Justice Morgan took issue with the fact that prospective class members signed an unnegotiable “click” contract wherein the details, including the changeable location, of the arbitration clause were buried out of sight, and the logistical complexity and expense of arbitration were not revealed anywhere.

Further, Justice Morgan stated that giving the contractually stipulated foreign law primacy over Ontario’s regulatory regime pits the policy objectives of arbitration statutes and securities legislation against each other and would turn arbitration into a vehicle for circumventing the consumer protection provisions of Ontario’s securities legislation.

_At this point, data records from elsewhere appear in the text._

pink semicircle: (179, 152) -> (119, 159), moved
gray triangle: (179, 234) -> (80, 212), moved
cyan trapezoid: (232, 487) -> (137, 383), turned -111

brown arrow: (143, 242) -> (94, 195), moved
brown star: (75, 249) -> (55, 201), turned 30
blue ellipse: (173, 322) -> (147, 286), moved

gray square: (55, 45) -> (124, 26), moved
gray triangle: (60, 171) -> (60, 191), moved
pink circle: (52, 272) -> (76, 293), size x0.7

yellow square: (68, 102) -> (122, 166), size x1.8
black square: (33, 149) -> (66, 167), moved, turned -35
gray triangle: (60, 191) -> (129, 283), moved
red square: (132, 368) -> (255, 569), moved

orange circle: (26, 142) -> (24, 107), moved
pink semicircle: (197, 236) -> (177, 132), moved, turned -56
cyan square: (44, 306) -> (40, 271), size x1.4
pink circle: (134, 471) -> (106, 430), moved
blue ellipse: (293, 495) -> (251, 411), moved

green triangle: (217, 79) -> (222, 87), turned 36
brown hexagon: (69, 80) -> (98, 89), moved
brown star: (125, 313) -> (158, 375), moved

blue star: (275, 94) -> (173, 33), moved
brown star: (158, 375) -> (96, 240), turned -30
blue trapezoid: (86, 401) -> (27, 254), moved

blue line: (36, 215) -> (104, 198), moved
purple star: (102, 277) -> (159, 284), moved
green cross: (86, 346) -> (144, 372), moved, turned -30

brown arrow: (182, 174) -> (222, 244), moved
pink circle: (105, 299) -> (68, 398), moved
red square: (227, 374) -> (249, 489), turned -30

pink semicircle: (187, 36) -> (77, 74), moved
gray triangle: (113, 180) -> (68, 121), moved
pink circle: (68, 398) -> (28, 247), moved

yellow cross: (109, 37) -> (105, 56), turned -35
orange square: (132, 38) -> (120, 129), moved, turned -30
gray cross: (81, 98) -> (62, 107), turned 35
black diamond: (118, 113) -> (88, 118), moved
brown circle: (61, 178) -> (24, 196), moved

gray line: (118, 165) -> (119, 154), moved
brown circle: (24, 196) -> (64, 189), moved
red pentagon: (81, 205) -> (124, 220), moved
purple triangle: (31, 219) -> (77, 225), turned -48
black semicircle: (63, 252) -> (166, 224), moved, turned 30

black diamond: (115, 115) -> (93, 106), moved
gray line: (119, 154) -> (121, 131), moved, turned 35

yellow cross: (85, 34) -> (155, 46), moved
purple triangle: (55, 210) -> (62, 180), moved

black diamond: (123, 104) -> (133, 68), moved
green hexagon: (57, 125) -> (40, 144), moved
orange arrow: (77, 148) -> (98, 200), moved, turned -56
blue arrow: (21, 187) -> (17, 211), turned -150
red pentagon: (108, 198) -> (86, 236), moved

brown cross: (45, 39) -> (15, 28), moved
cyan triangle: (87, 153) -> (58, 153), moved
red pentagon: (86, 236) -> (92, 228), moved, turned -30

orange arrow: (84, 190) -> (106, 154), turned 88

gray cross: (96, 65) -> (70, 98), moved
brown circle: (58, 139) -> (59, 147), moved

In finding that the agreement was unconscionable, Justice Morgan stated that staying the action in favour of arbitration may be tantamount to denying relief for the claim, in part because of the cost concerns and inaccessibility of accessing this forum. For example, in order to apply Ontario law in a Hong Kong arbitration, the claimant would have to bring expert witnesses to testify as to the OSA, adding further expenses.

Key takeaways

To withstand arguments concerning public policy and unconscionability, an arbitration agreement should be drafted with the principles of fairness and transparency in mind and with a view to the underlying contractual context. Where an arbitration agreement is embedded in a standard form “click” contract involving a potentially unsophisticated consumer, the drafter should consider how an arbitration agreement may minimize potential barriers faced by the consumer. Ultimately, an arbitration agreement must not lead to no meaningful chance of a dispute being heard by arbitration, as this would trump the general public policy principle that agreements to arbitration are enforceable.

[1] Lochan v. Binance Holdings Limited, 2023 ONSC 6714.

[2] See Binance Holdings Limited v. Ontario Securities Commission, 2023 ONSC 3825 (Div. Ct.).